Physical Security: Quantum and Classical – Overview

Lecturers:
Ulrich Rührmair
Harald Weinfurter

Credits: 3 ECTS

Prerequisites: None

Time and place:

Thursdays, 4.00pm to 5.30pm. (Note: All lectures start by the full hour, not by 4.15pm). Due to the current public health situation, all lectures will be held via Zoom.

Any participants registered at the LMU course catalogue (“LSF”) will be provided with a Zoom link for every lecture via e-mail. Participants can enter the Zoom meetings already a few minutes before the lecture actually begins. If you encounter any problems registering, or any other issues or questions, please do not hesitate to get in touch with the two lecturers via e-mail.

zoom online link

Lecture Overview:

Over the last decades, cryptography and computer security have turned from predominantly military disciplines into scientific areas of high societal relevance: They protect the privacy of citizens, the internet, mobile communications, payment transactions, or safety-critical public infrastructures, among many other things.

Our lecture will show how the exploitation of well-known physical phenomena – both quantum and classical – can help us in constructing new cryptographic schemes and computer hardware with improved security features.

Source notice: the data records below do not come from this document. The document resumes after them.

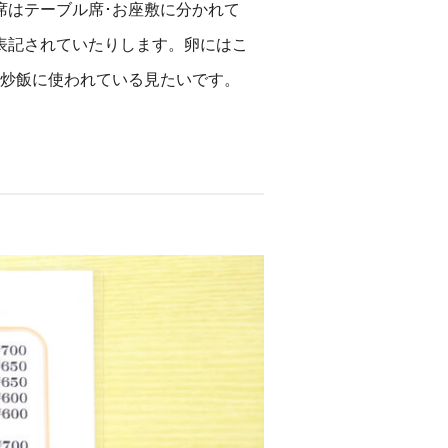
席はテーブル席･お座敷に分かれて
表記されていたりします。卵にはこ
･炒飯に使われている見たいです。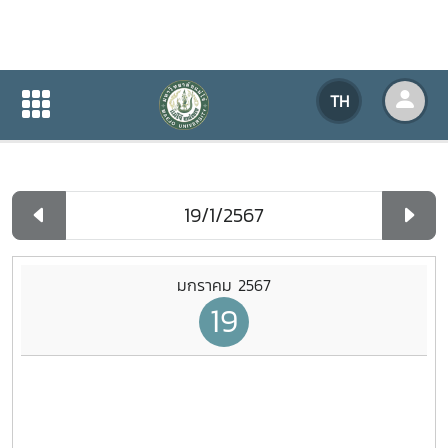
ปฏิทินกิจกรรมของหน่วยงาน
TH
หน้าแรก
ปฏิทินกิจกรรมของหน่วยงาน
รายวัน
มกราคม 2567
19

Two exemplary mechanisms we will discuss in detail include, firstly, quantum cryptography, in which the uncertainty principle and no-cloning theorem are exploited to create provable cryptographic security. And, secondly, so-called physical unclonable functions (PUFs), which employ the classical phenomenon of nanometer-scale disorder in order to derive unique and unforgeable fingerprints of physical objects and electronic hardware.

Our lecture will be self-contained, starting with a brief introduction to standard cryptography. It will include some of the latest research results in the fields of quantum cryptography and of PUFs.

Literature:

• Roel Maes: Physically Unclonable Functions: Constructions, Properties and Applications. Springer, 2013.
• Christian Wachsmann, Ahmad-Reza Sadeghi: Physically Unclonable Functions (PUFs): Applications, Models, and Future Directions. Morgan & Claypool, 2014.
• Christof Paar, Jan Pelzl: Understanding Cryptography: A Textbook for Students and Practitioners.
  Springer, English 2010
  German 2016